Using the DB for logging / tracking app statistics

Hi all,

I am building an administrative front-end to a rails app and the requirements seem awfuly write heavy to me... The client wants to see things like:

*Total logins (per day) *New accounts created (per day) *Page views for signup form (per day) *Last login / Last IP per user

etc...

All of this data should be available through the administrative application over the web - no grepping through log files or running log analyzers.

I have set up Google analytics for the page view information and such, but I guess I'm going to have to write some logging for the rest.

The immidiate solution for this is to create a 'logs' table in the database (MySQL) and have rails write records for the relevant statistics to the db. But I'm concerned with slowing down the site too much making all these calls to the DB.
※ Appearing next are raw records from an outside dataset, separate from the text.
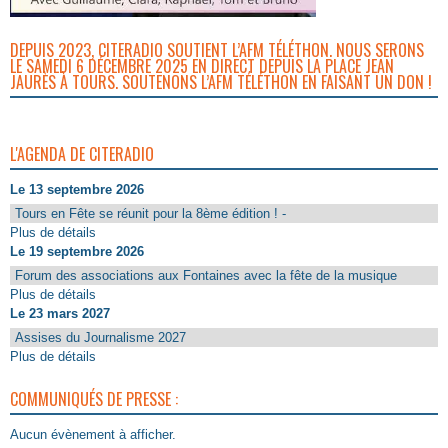
DEPUIS 2023, CITERADIO SOUTIENT L’AFM TÉLÉTHON. NOUS SERONS
LE SAMEDI 6 DÉCEMBRE 2025 EN DIRECT DEPUIS LA PLACE JEAN
JAURÈS À TOURS. SOUTENONS L’AFM TÉLÉTHON EN FAISANT UN DON !
L'AGENDA DE CITERADIO
Le 13 septembre 2026
Tours en Fête se réunit pour la 8ème édition ! -
Plus de détails
Le 19 septembre 2026
Forum des associations aux Fontaines avec la fête de la musique
Plus de détails
Le 23 mars 2027
Assises du Journalisme 2027
Plus de détails
COMMUNIQUÉS DE PRESSE :
Aucun évènement à afficher.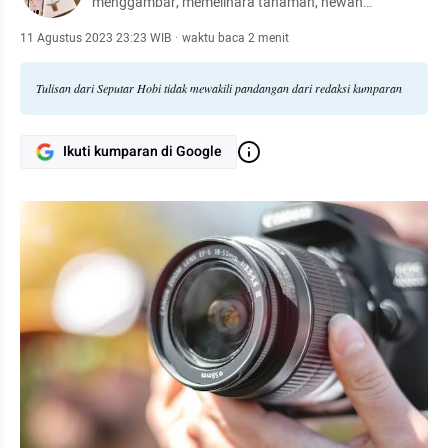
menggambar, memelihara tanaman, hewan
peliharaan, hingga meracik kopi.
11 Agustus 2023 23:23 WIB
·
waktu baca 2 menit
Tulisan dari Seputar Hobi tidak mewakili pandangan dari redaksi kumparan
Ikuti kumparan di Google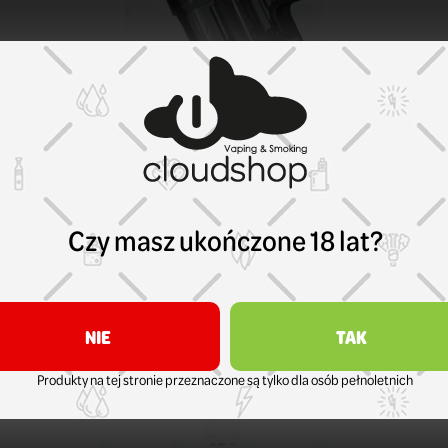
Smok
Kartridż Smok Solus 0,9 ohm
Czy masz ukończone 18 lat?
17,99 zł
KOSZYK
NIE
TAK
Produkty na tej stronie przeznaczone są tylko dla osób pełnoletnich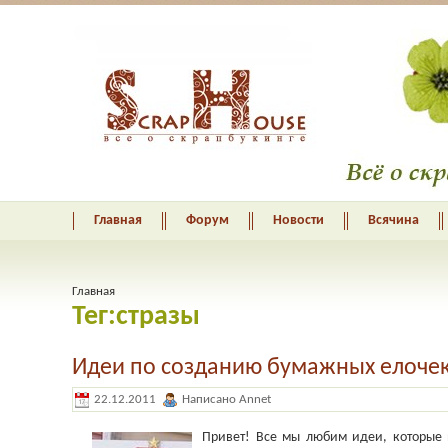
Главная
Форум
Новости
Всячина
Главная
Тег:стразы
Идеи по созданию бумажных елоче
22.12.2011
Написано Annet
Привет! Все мы любим идеи, которые 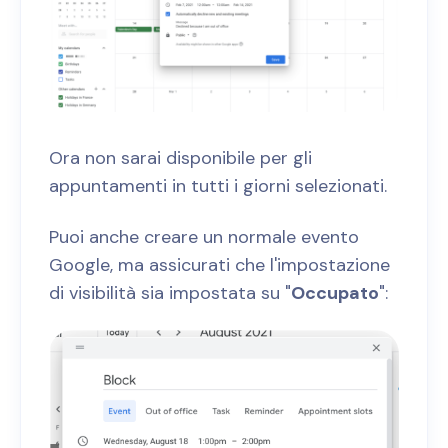
Ora non sarai disponibile per gli
appuntamenti in tutti i giorni selezionati.
Puoi anche creare un normale evento
Google, ma assicurati che l'impostazione
di visibilità sia impostata su "
Occupato
":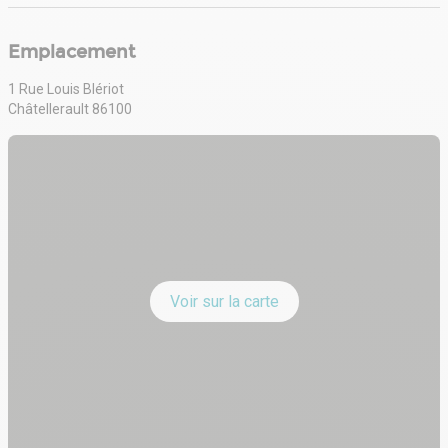
Emplacement
1 Rue Louis Blériot
Châtellerault 86100
Voir sur la carte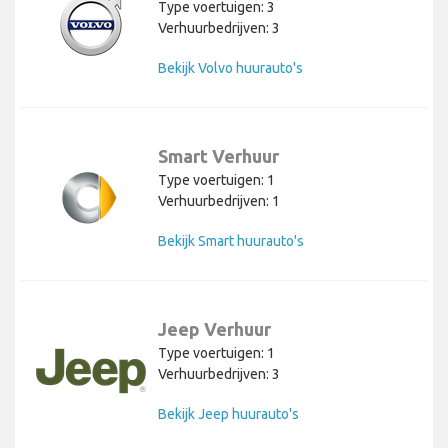
Type voertuigen: 3
Verhuurbedrijven: 3
Bekijk Volvo huurauto's
Smart Verhuur
Type voertuigen: 1
Verhuurbedrijven: 1
Bekijk Smart huurauto's
Jeep Verhuur
Type voertuigen: 1
Verhuurbedrijven: 3
Bekijk Jeep huurauto's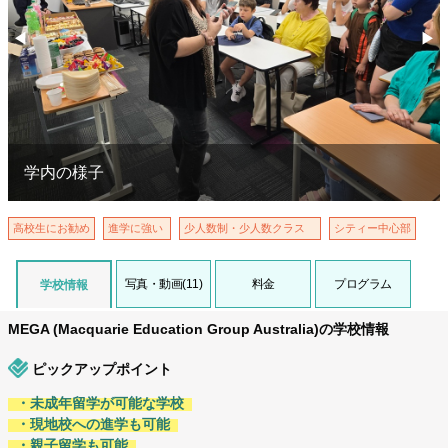
◀︎
▶︎
Previous
Nex
学内の様子
高校生にお勧め
進学に強い
少人数制・少人数クラス
シティー中心部
写真・動画(11)
料金
プログラム
学校情報
MEGA (Macquarie Education Group Australia)の学校情報
ピックアップポイント
・未成年留学が可能な学校
・現地校への進学も可能
・親子留学も可能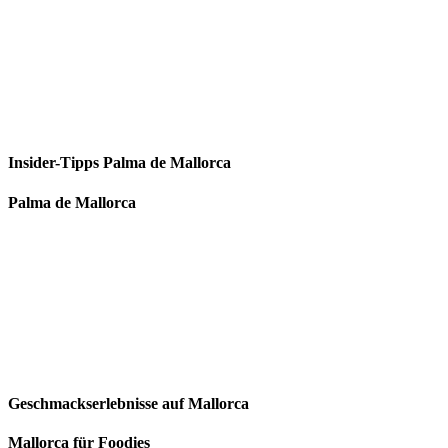
Insider-Tipps Palma de Mallorca
Palma de Mallorca
Geschmackserlebnisse auf Mallorca
Mallorca für Foodies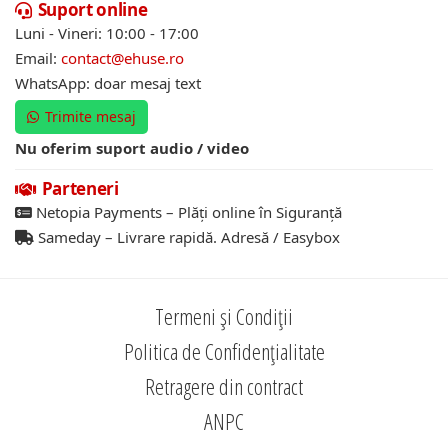
Suport online
Luni - Vineri: 10:00 - 17:00
Email:
contact@ehuse.ro
WhatsApp: doar mesaj text
Trimite mesaj
Nu oferim suport audio / video
Parteneri
Netopia Payments – Plăți online în Siguranță
Sameday – Livrare rapidă. Adresă / Easybox
Termeni și Condiții
Politica de Confidențialitate
Retragere din contract
ANPC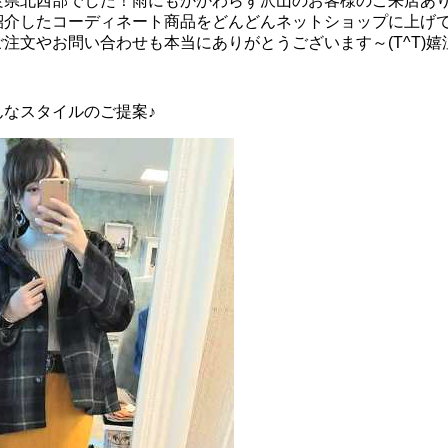
良県北西部でした！雨にもかかわらず沢山のお客様のご来店あ
紹介したコーディネート商品をどんどんネットショップに上げて
注文やお問い合わせも本当にありがとうございます～(T^T)嬉
んなスタイルのご提案♪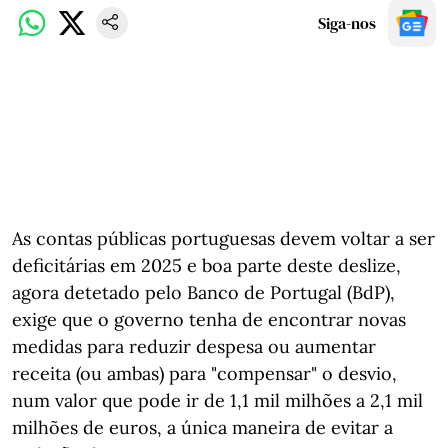
Siga-nos
As contas públicas portuguesas devem voltar a ser
deficitárias em 2025 e boa parte deste deslize,
agora detetado pelo Banco de Portugal (BdP),
exige que o governo tenha de encontrar novas
medidas para reduzir despesa ou aumentar
receita (ou ambas) para "compensar" o desvio,
num valor que pode ir de 1,1 mil milhões a 2,1 mil
milhões de euros, a única maneira de evitar a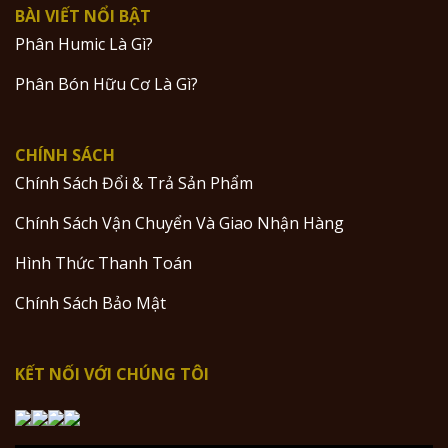
BÀI VIẾT NỔI BẬT
Phân Humic Là Gì?
Phân Bón Hữu Cơ Là Gì?
CHÍNH SÁCH
Chính Sách Đổi & Trả Sản Phẩm
Chính Sách Vận Chuyển Và Giao Nhận Hàng
Hình Thức Thanh Toán
Chính Sách Bảo Mật
KẾT NỐI VỚI CHÚNG TÔI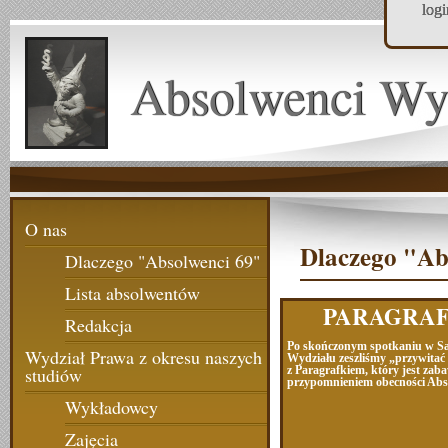
log
Absolwenci Wy
O nas
Dlaczego "Ab
Dlaczego "Absolwenci 69"
Lista absolwentów
PARAGRA
Redakcja
Po skończonym spotkaniu w Sa
Wydział Prawa z okresu naszych
Wydziału zeszliśmy „przywitać 
z Paragrafkiem, który jest za
studiów
przypomnieniem obecności Ab
Wykładowcy
Zajęcia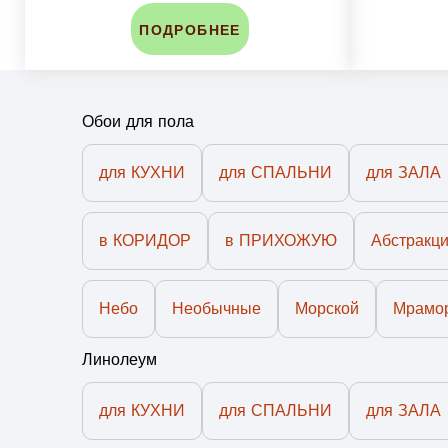
ПОДРОБНЕЕ
Обои для пола
для КУХНИ
для СПАЛЬНИ
для ЗАЛА
в КОРИДОР
в ПРИХОЖУЮ
Абстракц
Небо
Необычные
Морской
Мрамо
Линолеум
для КУХНИ
для СПАЛЬНИ
для ЗАЛА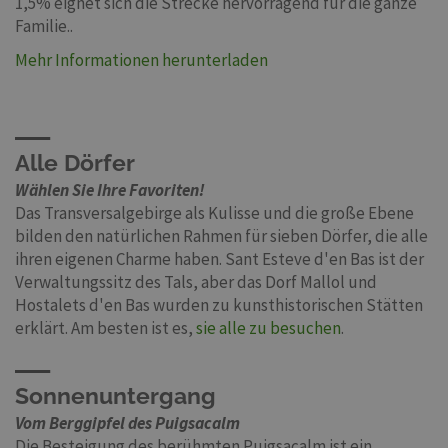
1,5% eignet sich die Strecke hervorragend für die ganze
Familie..
Mehr Informationen herunterladen
Alle Dörfer
Wählen Sie Ihre Favoriten!
Das Transversalgebirge als Kulisse und die große Ebene
bilden den natürlichen Rahmen für sieben Dörfer, die alle
ihren eigenen Charme haben. Sant Esteve d'en Bas ist der
Verwaltungssitz des Tals, aber das Dorf Mallol und
Hostalets d'en Bas wurden zu kunsthistorischen Stätten
erklärt. Am besten ist es,
sie alle zu besuchen
.
Sonnenuntergang
Vom Berggipfel des Puigsacalm
Die Besteigung des berühmten Puigsacalm ist ein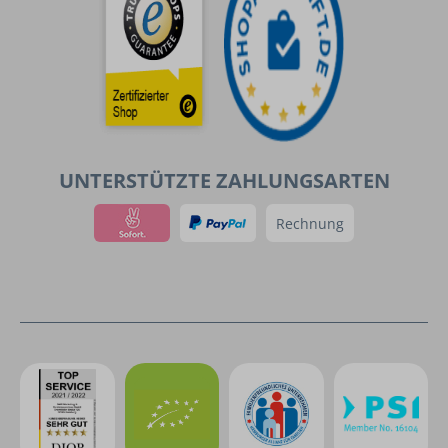
UNTERSTÜTZTE ZAHLUNGSARTEN
Rechnung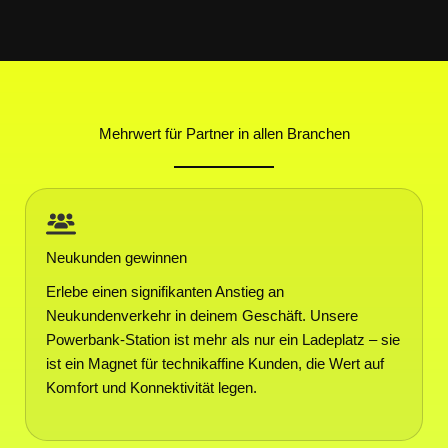
Mehrwert für Partner in allen Branchen
Neukunden gewinnen
Erlebe einen signifikanten Anstieg an
Neukundenverkehr in deinem Geschäft. Unsere
Powerbank-Station ist mehr als nur ein Ladeplatz – sie
ist ein Magnet für technikaffine Kunden, die Wert auf
Komfort und Konnektivität legen.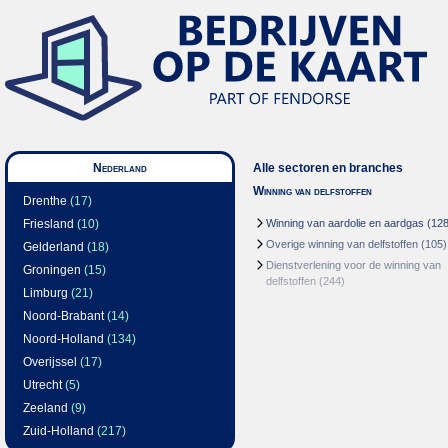
Nederland
Alle sectoren en branches
Winning van delfstoffen
Drenthe
(17)
Friesland
(10)
Winning van aardolie en aardgas
(128
Overige winning van delfstoffen
(105)
Gelderland
(18)
Dienstverlening voor de winning van
Groningen
(15)
delfstoffen
(244)
Limburg
(21)
Noord-Brabant
(14)
Noord-Holland
(134)
Overijssel
(17)
Utrecht
(5)
Zeeland
(9)
Zuid-Holland
(217)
Has anyone got a better idea?

Imho it’s better to think about scale early and often rather than assume there will be time for it later. The biggest scale problem in rails apps is database writes. Readonly dbs can easily be built as needed. But scaling the write operation is much tougher. Better to tackle it up front.

Another concept to incorporate here is that of a Data Warehouse. Generally a data warehouse is a separate database. In this case I would at least try to make this a separate database.

What would scale even better is this: Use syslog over udp. In this case, the mongrels can simply “fire and forget” these messages into a single shared log, which may then be parsed to inject data into the (separate) data warehouse db, which may then be analyzed to thy heart’s content without bogging down the production system.

I speak from recent and relevant experience: We currently “log” all searches to the database, and since this is a write operation, it must go to the master, bogging down the entire site. The sad irony is that the search log table is so unweildy that we can’t even use it (unless/until we give it its own replica readonly db).

Good Luck!

Marc

And because these logs are separate from the public-facing app, "grepping" the log from your administrative control panel would not negatively affect the app's performance. Well, it wouldn't if you dedicated a mongrel just for administrative use, otherwise you'll have to put a mongrel out of service until these statistics are retrieved.

It's possible that information your client considers critical right now, and is willing to pay to have, won't be such a big deal once the site is humming right along. If you can push the whole thing out of the way of the main app, then you are free to back your data accumulation off to a cron job that executes hourly or less frequently.